General Discussion:

xmas trees to plant

Messages posted to thread:

Carol09-Oct-02 02:05 AM EST 5a   
Susan10-Oct-02 09:15 AM EST 6a   
Ed13-Oct-02 09:31 PM EST 5a   

Subject: xmas trees to plant
From: Carol
Zone: 5a
Date: 09-Oct-02 02:05 AM EST

I read last year (in the Etobicoke guardian) that you can get a xmas tree in a pot and after you finish using it as a xmas tree, you leave it outdoors, and in the spring you can plant it in your garden. I thought it sounded like a great idea, but does anyone know where you can get these xmas trees?

Subject: RE: xmas trees to plant
From: Susan
Zone: 6a
Date: 10-Oct-02 09:15 AM EST

In December, you see potted trees in lots of places - I saw them at Ikea last year! However, often they are spruce trees, which don't make as good Christmas trees as fir or pine (don't smell as nice and have very vicious needles!) I have my doubts about how successful they would be re planting in the garden.
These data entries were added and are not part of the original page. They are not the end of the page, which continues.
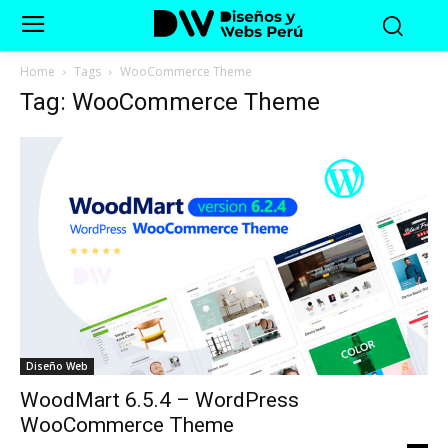
Home
Tags
WooCommerce Theme
Tag: WooCommerce Theme
Diseño Web
WoodMart 6.5.4 – WordPress
WooCommerce Theme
The first problem would be keeping them alive in making the transition from heated indoor temperatures to cold January temperatures. You'd have to do some sort of hardening off process I'd think before moving them outside. I suppose you could try to keep them indoors all winter which could be inconvenient if it is any size (although the ones I've seen are usually only about 3 feet tall or so - which means they wouldn't make particulaly showy christmas trees!) If you did move them outdoors in the winter, you'd also have to be careful about freezing the roots in the pot. Perhaps if you prepared a hole before the ground froze, you could put the hardened off tree, pot and all, in the hole and mulch it to try to protect it until the spring when you could plant it properly (if it was still alive...) So it may be possible to do it but I'd think there'd be a fairly high risk of failure. It's an attractive idea but I wonder if it would really be worth it other than for novelty and just to be able to say you did it!

Subject: RE: xmas trees to plant
From: Ed
Zone: 5a
Date: 13-Oct-02 09:31 PM EST

I totally agree with Susan's excellent response. I'm sure their survival prospect is not guaranteed as few are likely to endure this ordeal without giving the trees far more attention than the exercise is worth. As long as a demand exists, one can't really blame enterprising merchants for making them avaiable. As with any merchandise, it's up to prospective customers to ask pertinent questions, evaluate suitability before deciding and as always,: let the buyer beware. Instead of serving as Christmas trees, such merchandise could be used as quick, temporary landscaping at homes in new subdivisions; with or without lights, a vast improvement over no exterior plantings of any kind.